El fracaso estrictamente electoral, no constituye una excusa para nadie, ni para reclamar ahora que mejor hubiera sido no intentar la unidad, ni para argumentar que tuvieron razón quienes no se sumaron a él. O como alguien dijo por allí, de manera sentenciosa, que se había demostrado que esa unidad no iba para ninguna parte. Habrá que verlo. El Frente Amplio eligió un excelente Diputado, el Lic. José María Villalta, quien está llamado a depararnos a los patriotas grandes satisfacciones. Pero su partido fue incapaz de realizar el sacrificio elemental, si a eso se le puede llamar sacrificio, de sacar a Trejos de la candidatura presidencial y sumarlo a un loable tarea unitaria. En todo caso, el Frente Amplio constituye un contingente de enorme valor que, junto a otros partidos y fuerzas provenientes del movimiento social, deben ser incorporados al trabajo unitario.

Ese esfuerzo debe continuar y de ahora en adelante, cada quién está obligado a argumentar, con precisión y racionalidad, su manera de actuar. Porque desde ahora proclamamos nuestra voluntad de continuar el esfuerzo unitario, hasta lograrlo. Porque no hay otro camino que la unidad de todas las fuerzas de signo patriótico y la tarea fundamental continúa siendo el triunfo del movimiento patriótico y la derrota social y cívica del proyecto anexionista, filibustero y corrupto.
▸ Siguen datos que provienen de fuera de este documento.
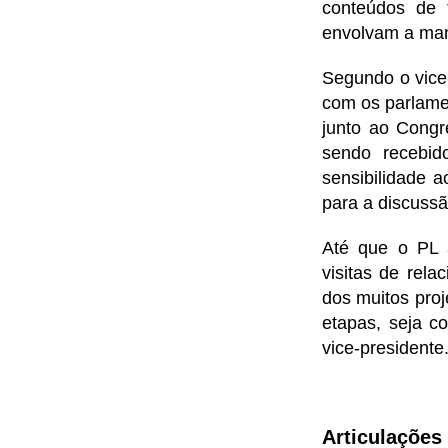
conteúdos de f
envolvam a mani
Segundo o vice-
com os parlamen
junto ao Congr
sendo recebid
sensibilidade a
para a discussã
Até que o PL
visitas de rel
dos muitos pro
etapas, seja c
vice-presidente
Articulações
En este sentido, no existe ninguna razón para suponer que el Acuerdo de Honor ha dejado de existir, simplemente porque las elecciones ya se produjeron. Todo lo contrario. Es un gran paso el que hemos dado y ahora nos toca a todos, continuar en la tarea de fortalecer ese clima de unidad entre nosotros y por supuesto, estableciendo vínculos de trabajo fraterno entre los partidos de signo patriótico, con las coaliciones patrióticas cantorales y con el conjunto del movimiento social de nuestro pequeño país.
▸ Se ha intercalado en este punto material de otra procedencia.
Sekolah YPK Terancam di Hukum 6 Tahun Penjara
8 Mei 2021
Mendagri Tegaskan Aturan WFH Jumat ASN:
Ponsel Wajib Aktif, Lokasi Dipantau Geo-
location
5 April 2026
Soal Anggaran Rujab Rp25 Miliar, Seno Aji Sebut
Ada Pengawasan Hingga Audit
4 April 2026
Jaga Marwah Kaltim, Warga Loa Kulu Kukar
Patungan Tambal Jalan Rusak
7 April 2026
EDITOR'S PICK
Es seguro que abundarán los reparos, antipatías, desconfianzas, resentimientos o reclamos de todo orden. Muchos de esos sentimientos serán astutamente impulsados y alimentados por nuestros enemigos. Fraguarán intrigas, provocaciones, divulgarán mentiras y también trabajarán sin descanso. Pero debemos ser mucho más inteligentes que ellos, mucho más perspicaces, mucho más firmes y mucho más constantes. Por nuestra parte estamos obligados a ser cada día más honrados, más francos, más leales a nuestra causa y capaces de derrotar, primero en nosotros mismos, la ambición desmedida, el derrotismo, el inmediatismo y el pragmatismo, que solo espera resultados positivos a cada paso.

No existe ninguna razón para pensar que, al acuerdo de suscribir un Programa Común, no deben sumarse todo el conjunto del movimiento patriótico, político, gremial, religioso o comunal, imbuido de esa tarea fundamental que es la derrota de las fuerzas anexionistas y la construcción de una democracia avanzada.

Esto ha sido únicamente una batalla. Para ganar la guerra debemos prepararnos, por lo que mantiene su plena vigencia la consigna que anunciamos hace varias semanas: «UNIDAD Y RESISTENCIA».